Basquiat often painted himself, and the present work shares many of the traits found in works openly designated as self-portraits, particularly the proliferation of Basquiat’s identifying three-pointed crown as well as the artist’s compulsive obsession with the inner machinations of the body. Fascinated by anatomy ever since he was hospitalized as a boy after a car accident, the depiction of the human form here evinces Basquiat’s preoccupation with the interior architecture of the human animal. Seemingly viewed both externally and in x-ray, in places the form is entirely skeletal, as in the schematic rendering of the torso where the suggestion of internal organs reads like a distorted diagram from Gray’s Anatomy, which Basquiat read avidly as a child. This interest in the human body spreads to the background, where lattices of vigorously applied oil-stick patch the environment like scars. Surrounding this singular figure is a complex web of signs, symbols and hieroglyphics, constituting the vocabulary of Basquiat’s unique pictorial language. Like his great Abstract Expressionist antecedent Cy Twombly, semiotics and the illustrative power of words and letters plays a critical role in Basquiat’s art. Though seemingly frenzied and chaotic, the background of Untitled is highly structured by the presence of immediately identifiable words and symbols.
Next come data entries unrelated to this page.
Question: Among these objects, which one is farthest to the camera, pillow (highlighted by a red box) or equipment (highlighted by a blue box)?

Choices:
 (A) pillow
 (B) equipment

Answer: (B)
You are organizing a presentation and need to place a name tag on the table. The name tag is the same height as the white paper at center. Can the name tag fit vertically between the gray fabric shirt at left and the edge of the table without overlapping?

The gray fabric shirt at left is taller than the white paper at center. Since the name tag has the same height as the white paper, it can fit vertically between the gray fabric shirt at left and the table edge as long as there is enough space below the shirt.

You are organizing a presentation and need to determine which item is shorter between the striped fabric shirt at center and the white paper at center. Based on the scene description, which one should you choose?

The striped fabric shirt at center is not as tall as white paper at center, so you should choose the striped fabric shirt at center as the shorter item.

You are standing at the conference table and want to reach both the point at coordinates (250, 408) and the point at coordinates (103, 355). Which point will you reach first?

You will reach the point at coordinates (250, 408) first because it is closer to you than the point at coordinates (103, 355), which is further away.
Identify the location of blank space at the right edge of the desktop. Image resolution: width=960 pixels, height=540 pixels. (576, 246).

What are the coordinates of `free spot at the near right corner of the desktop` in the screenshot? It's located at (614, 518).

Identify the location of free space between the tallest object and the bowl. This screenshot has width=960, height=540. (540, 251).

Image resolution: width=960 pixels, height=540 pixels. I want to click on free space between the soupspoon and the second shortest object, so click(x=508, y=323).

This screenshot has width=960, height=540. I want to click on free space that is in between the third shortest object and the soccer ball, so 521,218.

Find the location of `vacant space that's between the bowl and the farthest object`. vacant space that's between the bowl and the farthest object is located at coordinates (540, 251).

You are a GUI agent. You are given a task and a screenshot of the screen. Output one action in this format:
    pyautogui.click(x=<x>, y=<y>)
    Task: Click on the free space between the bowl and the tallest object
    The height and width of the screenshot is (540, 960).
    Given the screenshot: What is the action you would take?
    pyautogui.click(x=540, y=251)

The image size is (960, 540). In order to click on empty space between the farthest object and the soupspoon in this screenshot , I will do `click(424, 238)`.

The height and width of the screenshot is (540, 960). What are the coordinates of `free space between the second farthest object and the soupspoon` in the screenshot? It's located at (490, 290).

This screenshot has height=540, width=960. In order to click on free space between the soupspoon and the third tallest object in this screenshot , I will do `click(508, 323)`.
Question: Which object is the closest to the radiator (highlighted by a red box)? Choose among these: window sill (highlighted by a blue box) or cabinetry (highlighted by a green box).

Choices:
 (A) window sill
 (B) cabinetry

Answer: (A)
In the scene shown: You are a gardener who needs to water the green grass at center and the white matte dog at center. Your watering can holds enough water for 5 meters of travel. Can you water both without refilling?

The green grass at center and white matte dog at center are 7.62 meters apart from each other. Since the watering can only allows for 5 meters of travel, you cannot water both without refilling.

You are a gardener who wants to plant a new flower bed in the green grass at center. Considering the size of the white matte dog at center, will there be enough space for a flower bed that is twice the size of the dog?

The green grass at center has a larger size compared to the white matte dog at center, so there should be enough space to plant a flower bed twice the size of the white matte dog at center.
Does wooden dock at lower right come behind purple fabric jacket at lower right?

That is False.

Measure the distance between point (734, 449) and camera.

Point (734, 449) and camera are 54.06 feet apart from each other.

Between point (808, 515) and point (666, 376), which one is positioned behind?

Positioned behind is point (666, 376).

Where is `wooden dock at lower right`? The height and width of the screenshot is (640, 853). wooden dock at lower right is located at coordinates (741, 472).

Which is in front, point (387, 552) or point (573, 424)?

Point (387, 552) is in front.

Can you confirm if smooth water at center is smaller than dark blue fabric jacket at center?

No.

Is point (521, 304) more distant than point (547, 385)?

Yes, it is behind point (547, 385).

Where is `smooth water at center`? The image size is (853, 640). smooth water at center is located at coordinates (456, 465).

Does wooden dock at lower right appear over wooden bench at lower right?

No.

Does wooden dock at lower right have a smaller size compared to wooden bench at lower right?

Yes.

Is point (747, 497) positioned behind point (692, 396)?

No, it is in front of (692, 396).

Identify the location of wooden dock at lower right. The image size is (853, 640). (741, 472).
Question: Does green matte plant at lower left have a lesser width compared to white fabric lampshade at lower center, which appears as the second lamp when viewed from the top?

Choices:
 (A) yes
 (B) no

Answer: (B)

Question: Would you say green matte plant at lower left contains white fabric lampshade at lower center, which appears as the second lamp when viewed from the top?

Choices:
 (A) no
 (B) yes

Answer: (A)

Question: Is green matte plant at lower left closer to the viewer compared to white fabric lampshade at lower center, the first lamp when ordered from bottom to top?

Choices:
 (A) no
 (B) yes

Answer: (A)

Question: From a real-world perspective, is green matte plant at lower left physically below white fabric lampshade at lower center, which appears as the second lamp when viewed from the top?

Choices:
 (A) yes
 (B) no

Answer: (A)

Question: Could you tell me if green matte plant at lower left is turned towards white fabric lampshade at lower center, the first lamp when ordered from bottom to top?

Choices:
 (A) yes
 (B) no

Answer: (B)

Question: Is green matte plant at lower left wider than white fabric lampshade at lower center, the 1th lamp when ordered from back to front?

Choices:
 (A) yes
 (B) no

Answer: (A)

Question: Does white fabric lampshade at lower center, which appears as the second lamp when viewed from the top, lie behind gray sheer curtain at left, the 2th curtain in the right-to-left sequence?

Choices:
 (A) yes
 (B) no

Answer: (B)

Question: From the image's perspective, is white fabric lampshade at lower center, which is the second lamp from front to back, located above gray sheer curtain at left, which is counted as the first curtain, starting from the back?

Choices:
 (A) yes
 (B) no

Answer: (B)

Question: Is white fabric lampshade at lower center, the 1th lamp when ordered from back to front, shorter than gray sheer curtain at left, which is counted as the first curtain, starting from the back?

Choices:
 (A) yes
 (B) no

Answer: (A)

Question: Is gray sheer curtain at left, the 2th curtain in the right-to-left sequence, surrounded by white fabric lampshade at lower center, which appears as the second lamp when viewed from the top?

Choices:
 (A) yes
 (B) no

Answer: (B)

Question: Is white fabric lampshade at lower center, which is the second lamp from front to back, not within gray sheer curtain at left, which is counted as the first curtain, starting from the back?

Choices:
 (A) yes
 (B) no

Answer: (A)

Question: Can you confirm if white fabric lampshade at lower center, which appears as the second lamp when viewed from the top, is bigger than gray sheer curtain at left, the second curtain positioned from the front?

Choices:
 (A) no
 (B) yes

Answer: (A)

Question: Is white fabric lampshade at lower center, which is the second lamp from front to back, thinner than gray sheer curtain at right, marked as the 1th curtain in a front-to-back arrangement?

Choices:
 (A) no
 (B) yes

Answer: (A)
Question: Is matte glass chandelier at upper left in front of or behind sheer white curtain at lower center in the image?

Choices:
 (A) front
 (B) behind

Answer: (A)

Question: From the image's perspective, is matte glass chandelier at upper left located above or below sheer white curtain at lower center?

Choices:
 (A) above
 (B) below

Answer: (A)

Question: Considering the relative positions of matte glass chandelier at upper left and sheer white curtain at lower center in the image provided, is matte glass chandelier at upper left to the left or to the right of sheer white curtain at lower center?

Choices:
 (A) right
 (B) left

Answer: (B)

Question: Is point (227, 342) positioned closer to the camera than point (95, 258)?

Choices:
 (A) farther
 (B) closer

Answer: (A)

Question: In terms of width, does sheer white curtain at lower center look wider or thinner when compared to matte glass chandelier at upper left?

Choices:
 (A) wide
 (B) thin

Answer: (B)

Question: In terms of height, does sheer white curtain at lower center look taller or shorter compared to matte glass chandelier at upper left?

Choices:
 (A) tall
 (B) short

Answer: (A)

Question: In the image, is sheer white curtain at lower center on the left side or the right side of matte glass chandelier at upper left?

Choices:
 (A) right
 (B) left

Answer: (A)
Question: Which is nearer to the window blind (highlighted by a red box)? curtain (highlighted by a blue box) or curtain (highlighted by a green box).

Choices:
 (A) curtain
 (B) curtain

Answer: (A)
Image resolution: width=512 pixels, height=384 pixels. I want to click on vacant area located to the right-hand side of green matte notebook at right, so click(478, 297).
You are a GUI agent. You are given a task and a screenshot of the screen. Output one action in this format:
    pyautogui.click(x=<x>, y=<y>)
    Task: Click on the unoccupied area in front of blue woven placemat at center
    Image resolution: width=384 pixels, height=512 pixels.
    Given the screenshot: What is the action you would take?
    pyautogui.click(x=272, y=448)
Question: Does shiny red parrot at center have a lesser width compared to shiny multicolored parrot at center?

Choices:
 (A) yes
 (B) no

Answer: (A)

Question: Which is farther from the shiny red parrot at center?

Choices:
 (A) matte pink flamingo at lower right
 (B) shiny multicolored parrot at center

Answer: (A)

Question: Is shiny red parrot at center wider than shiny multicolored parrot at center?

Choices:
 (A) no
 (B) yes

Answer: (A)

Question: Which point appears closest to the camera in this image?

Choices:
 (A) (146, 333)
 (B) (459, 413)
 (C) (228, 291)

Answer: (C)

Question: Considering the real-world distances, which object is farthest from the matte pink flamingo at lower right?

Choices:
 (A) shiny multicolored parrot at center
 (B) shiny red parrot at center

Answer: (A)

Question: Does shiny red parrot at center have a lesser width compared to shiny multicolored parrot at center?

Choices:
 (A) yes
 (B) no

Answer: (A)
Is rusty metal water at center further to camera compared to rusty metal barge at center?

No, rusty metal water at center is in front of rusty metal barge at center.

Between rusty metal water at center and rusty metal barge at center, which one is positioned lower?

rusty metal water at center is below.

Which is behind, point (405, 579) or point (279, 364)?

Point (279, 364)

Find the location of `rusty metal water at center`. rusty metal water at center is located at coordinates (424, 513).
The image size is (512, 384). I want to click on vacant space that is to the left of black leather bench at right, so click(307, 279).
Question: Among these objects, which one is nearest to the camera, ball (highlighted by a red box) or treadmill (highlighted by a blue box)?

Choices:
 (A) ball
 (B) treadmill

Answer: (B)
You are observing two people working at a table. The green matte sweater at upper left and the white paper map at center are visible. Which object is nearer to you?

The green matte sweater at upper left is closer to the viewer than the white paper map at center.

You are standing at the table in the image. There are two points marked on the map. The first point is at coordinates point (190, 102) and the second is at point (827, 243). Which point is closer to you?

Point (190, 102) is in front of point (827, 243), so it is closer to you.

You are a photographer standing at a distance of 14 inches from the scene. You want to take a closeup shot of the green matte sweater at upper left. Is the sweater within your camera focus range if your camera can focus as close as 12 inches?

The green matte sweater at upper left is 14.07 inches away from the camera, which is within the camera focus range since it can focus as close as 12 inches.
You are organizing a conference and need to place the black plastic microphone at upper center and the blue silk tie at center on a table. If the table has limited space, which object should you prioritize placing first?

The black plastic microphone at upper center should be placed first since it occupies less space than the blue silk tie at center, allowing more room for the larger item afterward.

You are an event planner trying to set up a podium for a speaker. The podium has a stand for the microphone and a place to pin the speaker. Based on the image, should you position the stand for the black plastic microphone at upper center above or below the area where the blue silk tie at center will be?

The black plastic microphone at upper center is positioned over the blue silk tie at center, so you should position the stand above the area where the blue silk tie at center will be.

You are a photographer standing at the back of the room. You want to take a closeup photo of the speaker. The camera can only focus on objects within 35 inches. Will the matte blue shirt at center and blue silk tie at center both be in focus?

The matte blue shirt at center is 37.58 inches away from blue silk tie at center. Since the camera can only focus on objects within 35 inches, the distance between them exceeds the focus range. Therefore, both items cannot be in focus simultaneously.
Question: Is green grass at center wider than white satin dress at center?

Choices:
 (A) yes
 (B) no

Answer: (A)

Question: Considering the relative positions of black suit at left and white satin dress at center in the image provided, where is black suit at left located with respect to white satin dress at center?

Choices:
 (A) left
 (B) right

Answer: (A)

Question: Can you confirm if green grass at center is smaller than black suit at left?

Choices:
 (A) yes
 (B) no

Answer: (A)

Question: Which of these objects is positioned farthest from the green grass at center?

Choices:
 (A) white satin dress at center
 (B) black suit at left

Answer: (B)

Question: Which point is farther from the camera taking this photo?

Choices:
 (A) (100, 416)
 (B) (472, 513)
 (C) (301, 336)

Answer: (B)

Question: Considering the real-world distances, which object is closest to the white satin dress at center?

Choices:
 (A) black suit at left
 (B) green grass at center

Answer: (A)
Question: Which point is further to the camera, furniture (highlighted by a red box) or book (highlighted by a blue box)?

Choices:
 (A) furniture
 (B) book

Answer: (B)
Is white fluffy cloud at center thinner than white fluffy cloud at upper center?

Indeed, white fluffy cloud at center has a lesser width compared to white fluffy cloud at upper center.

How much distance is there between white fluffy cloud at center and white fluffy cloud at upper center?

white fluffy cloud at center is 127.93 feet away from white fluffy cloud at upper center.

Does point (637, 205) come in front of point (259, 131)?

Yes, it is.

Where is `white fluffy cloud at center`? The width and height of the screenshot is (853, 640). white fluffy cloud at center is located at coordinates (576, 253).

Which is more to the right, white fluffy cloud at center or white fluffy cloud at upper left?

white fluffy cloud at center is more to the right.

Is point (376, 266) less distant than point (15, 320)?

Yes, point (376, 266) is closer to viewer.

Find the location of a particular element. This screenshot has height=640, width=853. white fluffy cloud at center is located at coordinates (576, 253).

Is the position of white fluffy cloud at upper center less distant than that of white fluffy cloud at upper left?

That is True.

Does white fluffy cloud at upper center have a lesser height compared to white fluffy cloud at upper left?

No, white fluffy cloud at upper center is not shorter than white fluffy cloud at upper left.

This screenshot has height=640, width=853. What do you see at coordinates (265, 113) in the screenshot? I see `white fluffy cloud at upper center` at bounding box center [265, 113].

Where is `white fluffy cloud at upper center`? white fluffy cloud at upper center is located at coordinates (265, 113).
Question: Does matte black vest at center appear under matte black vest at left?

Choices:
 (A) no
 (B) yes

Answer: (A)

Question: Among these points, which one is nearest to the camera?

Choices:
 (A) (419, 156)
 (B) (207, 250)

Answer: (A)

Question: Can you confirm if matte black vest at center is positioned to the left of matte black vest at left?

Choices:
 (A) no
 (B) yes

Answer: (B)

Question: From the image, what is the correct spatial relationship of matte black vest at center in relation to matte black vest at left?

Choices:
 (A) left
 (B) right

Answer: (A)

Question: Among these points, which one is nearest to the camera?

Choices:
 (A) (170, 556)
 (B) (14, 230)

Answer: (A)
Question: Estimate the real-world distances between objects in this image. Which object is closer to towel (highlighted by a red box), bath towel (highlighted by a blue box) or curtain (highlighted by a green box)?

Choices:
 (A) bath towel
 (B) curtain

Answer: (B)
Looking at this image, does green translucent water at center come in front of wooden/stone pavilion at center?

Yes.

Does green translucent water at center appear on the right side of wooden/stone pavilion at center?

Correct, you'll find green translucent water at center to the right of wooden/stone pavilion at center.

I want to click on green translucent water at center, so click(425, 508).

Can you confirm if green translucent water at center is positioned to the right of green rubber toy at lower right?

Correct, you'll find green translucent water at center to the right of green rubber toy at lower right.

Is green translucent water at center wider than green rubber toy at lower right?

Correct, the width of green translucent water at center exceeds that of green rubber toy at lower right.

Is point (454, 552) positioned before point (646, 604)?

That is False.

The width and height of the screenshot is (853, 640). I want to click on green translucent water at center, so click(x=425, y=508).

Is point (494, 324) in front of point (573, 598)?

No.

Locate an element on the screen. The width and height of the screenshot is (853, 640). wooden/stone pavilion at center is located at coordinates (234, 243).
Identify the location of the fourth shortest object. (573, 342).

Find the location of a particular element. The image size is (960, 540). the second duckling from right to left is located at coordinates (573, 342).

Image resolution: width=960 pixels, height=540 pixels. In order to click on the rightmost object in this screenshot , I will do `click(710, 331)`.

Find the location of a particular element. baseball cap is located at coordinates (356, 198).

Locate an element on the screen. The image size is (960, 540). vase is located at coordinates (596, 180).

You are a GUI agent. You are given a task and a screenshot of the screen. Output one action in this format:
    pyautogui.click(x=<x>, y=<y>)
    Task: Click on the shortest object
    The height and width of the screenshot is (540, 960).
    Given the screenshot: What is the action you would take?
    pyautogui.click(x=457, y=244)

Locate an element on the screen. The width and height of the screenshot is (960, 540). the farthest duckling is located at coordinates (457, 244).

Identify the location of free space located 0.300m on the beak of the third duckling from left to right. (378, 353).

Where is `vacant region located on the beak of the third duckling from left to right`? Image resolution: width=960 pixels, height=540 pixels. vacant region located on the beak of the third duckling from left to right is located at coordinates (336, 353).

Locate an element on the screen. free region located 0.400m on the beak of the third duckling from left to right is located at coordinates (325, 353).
In the tradition of Andy Warhol’s silkscreened images of death and disaster, the highlighted, boxed, and circled word “TAR” to the left of the figure in Untitled can be read as Basquiat’s attempt to simultaneously refer to and supersede the suffering implied in the social connotations of slavery, archetypal of the artist’s career-long meditations on the deeply ingrained histories of race and migration.